_WORK REQUIRED_
Print all of the entries exactly, minus the pictures.
Segment Start: SUPPLIED DATA
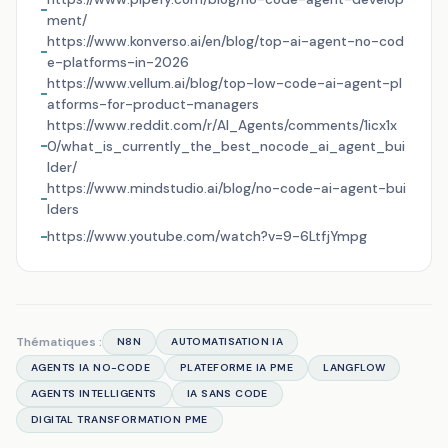
ment/
https://www.konverso.ai/en/blog/top-ai-agent-no-cod
e-platforms-in-2026
https://www.vellum.ai/blog/top-low-code-ai-agent-pl
atforms-for-product-managers
https://www.reddit.com/r/AI_Agents/comments/1icx1x
0/what_is_currently_the_best_nocode_ai_agent_bui
lder/
https://www.mindstudio.ai/blog/no-code-ai-agent-bui
lders
https://www.youtube.com/watch?v=9-6LtfjYmpg
Thématiques :
N8N
AUTOMATISATION IA
AGENTS IA NO-CODE
PLATEFORME IA PME
LANGFLOW
AGENTS INTELLIGENTS
IA SANS CODE
DIGITAL TRANSFORMATION PME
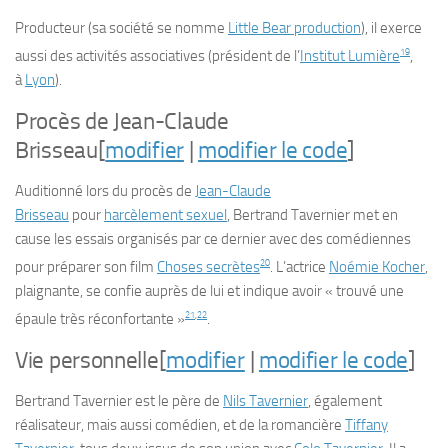
Producteur (sa société se nomme
Little Bear production
), il exerce
19
aussi des activités associatives (président de l’
Institut Lumière
,
à
Lyon
).
Procès de Jean-Claude
Brisseau
[
modifier
|
modifier le code
]
Auditionné lors du procès de
Jean-Claude
Brisseau
pour
harcèlement sexuel
, Bertrand Tavernier met en
cause les essais organisés par ce dernier avec des comédiennes
20
pour préparer son film
Choses secrètes
. L’actrice
Noémie Kocher
,
plaignante, se confie auprès de lui et indique avoir
« trouvé une
21
,
22
épaule très réconfortante »
.
Vie personnelle
[
modifier
|
modifier le code
]
Bertrand Tavernier est le père de
Nils Tavernier
, également
réalisateur, mais aussi comédien, et de la romancière
Tiffany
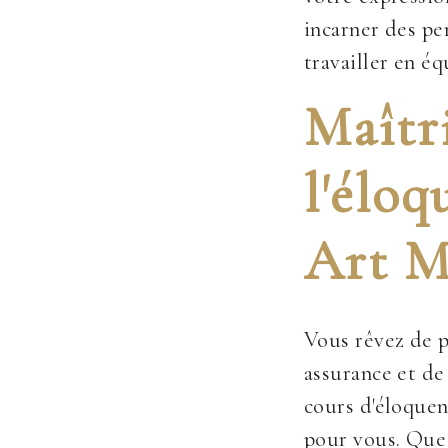
incarner des pe
travailler en éq
Maîtri
l'éloq
Art M
Vous rêvez de p
assurance et de
cours d'éloquen
pour vous. Que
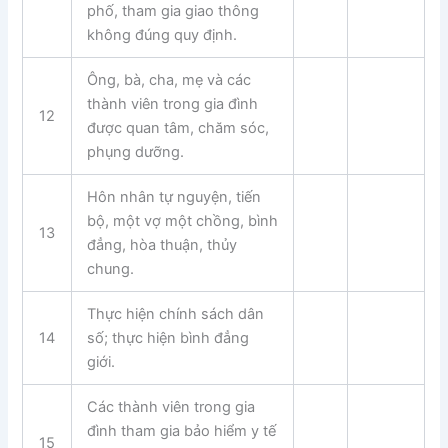
phố, tham gia giao thông
không đúng quy định.
Ông, bà, cha, mẹ và các
thành viên trong gia đình
12
được quan tâm, chăm sóc,
phụng dưỡng.
Hôn nhân tự nguyện, tiến
bộ, một vợ một chồng, bình
13
đẳng, hòa thuận, thủy
chung.
Thực hiện chính sách dân
14
số; thực hiện bình đẳng
giới.
Các thành viên trong gia
đình tham gia bảo hiểm y tế
15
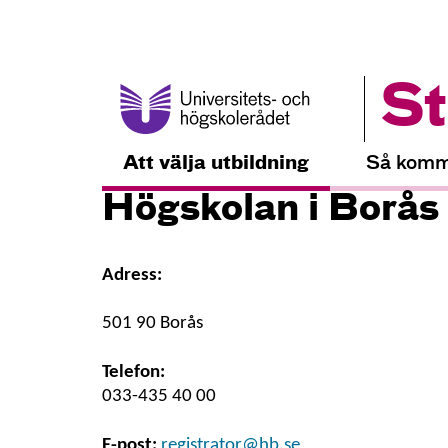
St
Att välja utbildning
Så komm
Högskolan i Borås
Adress:
501 90 Borås
Telefon:
033-435 40 00
E-post:
registrator@hb.se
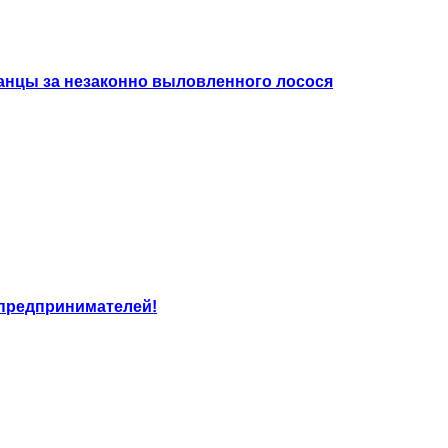
данцы за незаконно выловленного лосося
предпринимателей!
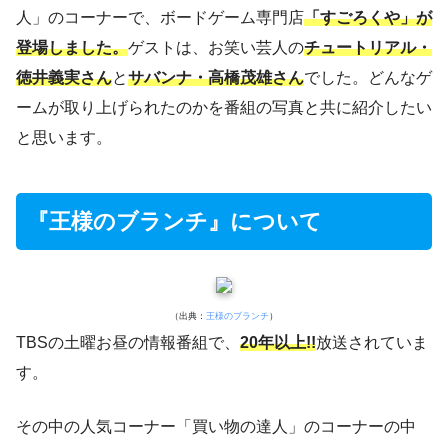
人」のコーナーで、ボードゲーム専門店
「すごろくや」が
登場しました。
ゲストは、お笑い芸人の
チュートリアル・
徳井義実さん
と
サバンナ・高橋茂雄さん
でした。どんなゲ
ームが取り上げられたのかを番組の写真と共に紹介したい
と思います。
『王様のブランチ』について
（出典：
王様のブランチ
）
TBSの土曜お昼の情報番組で、
20年以上!!
放送されていま
す。
その中の人気コーナー「買い物の達人」のコーナーの中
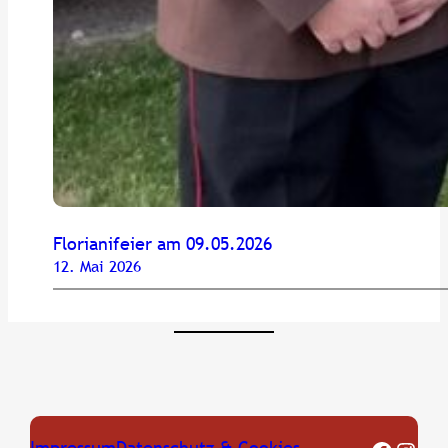
Florianifeier am 09.05.2026
12. Mai 2026
Impressum
Datenschutz & Cookies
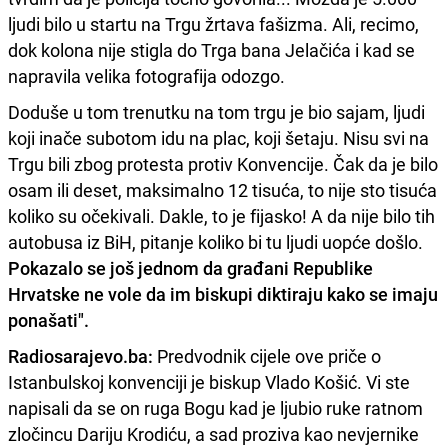
ljudi bilo u startu na Trgu žrtava fašizma. Ali, recimo,
dok kolona nije stigla do Trga bana Jelačića i kad se
napravila velika fotografija odozgo.
Doduše u tom trenutku na tom trgu je bio sajam, ljudi
koji inače subotom idu na plac, koji šetaju. Nisu svi na
Trgu bili zbog protesta protiv Konvencije. Čak da je bilo
osam ili deset, maksimalno 12 tisuća, to nije sto tisuća
koliko su očekivali. Dakle, to je fijasko! A da nije bilo tih
autobusa iz BiH, pitanje koliko bi tu ljudi uopće došlo.
Pokazalo se još jednom da građani Republike
Hrvatske ne vole da im biskupi diktiraju kako se imaju
ponašati".
Radiosarajevo.ba:
Predvodnik cijele ove priče o
Istanbulskoj konvenciji je biskup Vlado Košić. Vi ste
napisali da se on ruga Bogu kad je ljubio ruke ratnom
zločincu Dariju Krodiću, a sad proziva kao nevjernike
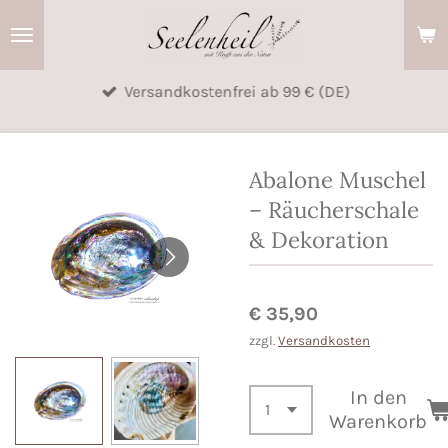
Zum
Hauptinhalt
springen
Versandkostenfrei ab 99 € (DE)
Abalone Muschel
– Räucherschale
& Dekoration
€ 35,90
zzgl.
Versandkosten
In den
Warenkorb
Segment End: SUPPLIED DATA
_RESPONSE BOX_
ment/
https://www.konverso.ai/en/blog/top-ai-agent-no-cod
e-platforms-in-2026
https://www.vellum.ai/blog/top-low-code-ai-agent-pl
atforms-for-product-managers
https://www.reddit.com/r/AI_Agents/comments/1icx1x
0/what_is_currently_the_best_nocode_ai_agent_bui
lder/
https://www.mindstudio.ai/blog/no-code-ai-agent-bui
lders
https://www.youtube.com/watch?v=9-6LtfjYmpg
Thématiques :
N8N
AUTOMATISATION IA
AGENTS IA NO-CODE
PLATEFORME IA PME
LANGFLOW
AGENTS INTELLIGENTS
IA SANS CODE
DIGITAL TRANSFORMATION PME
Producteur (sa société se nomme
Little Bear production
), il exerce
19
aussi des activités associatives (président de l’
Institut Lumière
,
à
Lyon
).
Procès de Jean-Claude
Brisseau
[
modifier
|
modifier le code
]
Auditionné lors du procès de
Jean-Claude
Brisseau
pour
harcèlement sexuel
, Bertrand Tavernier met en
cause les essais organisés par ce dernier avec des comédiennes
20
pour préparer son film
Choses secrètes
. L’actrice
Noémie Kocher
,
plaignante, se confie auprès de lui et indique avoir
« trouvé une
21
,
22
épaule très réconfortante »
.
Vie personnelle
[
modifier
|
modifier le code
]
Bertrand Tavernier est le père de
Nils Tavernier
, également
réalisateur, mais aussi comédien, et de la romancière
Tiffany
incarner des pe
travailler en éq
Maîtri
l'éloq
Art M
Vous rêvez de p
assurance et de
cours d'éloquen
pour vous. Que
phố, tham gia giao thông
không đúng quy định.
Ông, bà, cha, mẹ và các
thành viên trong gia đình
12
được quan tâm, chăm sóc,
phụng dưỡng.
Hôn nhân tự nguyện, tiến
bộ, một vợ một chồng, bình
13
đẳng, hòa thuận, thủy
chung.
Thực hiện chính sách dân
14
số; thực hiện bình đẳng
giới.
Các thành viên trong gia
đình tham gia bảo hiểm y tế
15
St
Att välja utbildning
Så komm
Högskolan i Borås
Adress:
501 90 Borås
Telefon:
033-435 40 00
E-post:
registrator@hb.se
данцы за незаконно выловленного лосося
предпринимателей!
人」のコーナーで、ボードゲーム専門店
「すごろくや」が
登場しました。
ゲストは、お笑い芸人の
チュートリアル・
徳井義実さん
と
サバンナ・高橋茂雄さん
でした。どんなゲ
ームが取り上げられたのかを番組の写真と共に紹介したい
と思います。
『王様のブランチ』について
（出典：
王様のブランチ
）
TBSの土曜お昼の情報番組で、
20年以上!!
放送されていま
す。
その中の人気コーナー「買い物の達人」のコーナーの中
Florianifeier am 09.05.2026
12. Mai 2026
Impressum
Datenschutz & Cookies
ljudi bilo u startu na Trgu žrtava fašizma. Ali, recimo,
dok kolona nije stigla do Trga bana Jelačića i kad se
napravila velika fotografija odozgo.
Doduše u tom trenutku na tom trgu je bio sajam, ljudi
koji inače subotom idu na plac, koji šetaju. Nisu svi na
Trgu bili zbog protesta protiv Konvencije. Čak da je bilo
osam ili deset, maksimalno 12 tisuća, to nije sto tisuća
koliko su očekivali. Dakle, to je fijasko! A da nije bilo tih
autobusa iz BiH, pitanje koliko bi tu ljudi uopće došlo.
Pokazalo se još jednom da građani Republike
Hrvatske ne vole da im biskupi diktiraju kako se imaju
ponašati".
Radiosarajevo.ba:
Predvodnik cijele ove priče o
Istanbulskoj konvenciji je biskup Vlado Košić. Vi ste
napisali da se on ruga Bogu kad je ljubio ruke ratnom
zločincu Dariju Krodiću, a sad proziva kao nevjernike
Zum
Hauptinhalt
springen
Versandkostenfrei ab 99 € (DE)
Abalone Muschel
– Räucherschale
& Dekoration
€ 35,90
zzgl.
Versandkosten
In den
Warenkorb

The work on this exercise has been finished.